Segment Start: Supplied records

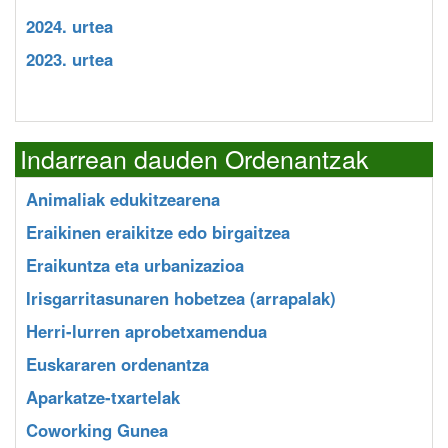
2024. urtea
2023. urtea
Indarrean dauden Ordenantzak
Animaliak edukitzearena
Eraikinen eraikitze edo birgaitzea
Eraikuntza eta urbanizazioa
Irisgarritasunaren hobetzea (arrapalak)
Herri-lurren aprobetxamendua
Euskararen ordenantza
Aparkatze-txartelak
Coworking Gunea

Segment End: Supplied records

→ **Work request**
Reproduce every record above exactly as given, excluding pictures from the result.

→ **Task solution**
2024. urtea
2023. urtea
Indarrean dauden Ordenantzak
Animaliak edukitzearena
Eraikinen eraikitze edo birgaitzea
Eraikuntza eta urbanizazioa
Irisgarritasunaren hobetzea (arrapalak)
Herri-lurren aprobetxamendua
Euskararen ordenantza
Aparkatze-txartelak
Coworking Gunea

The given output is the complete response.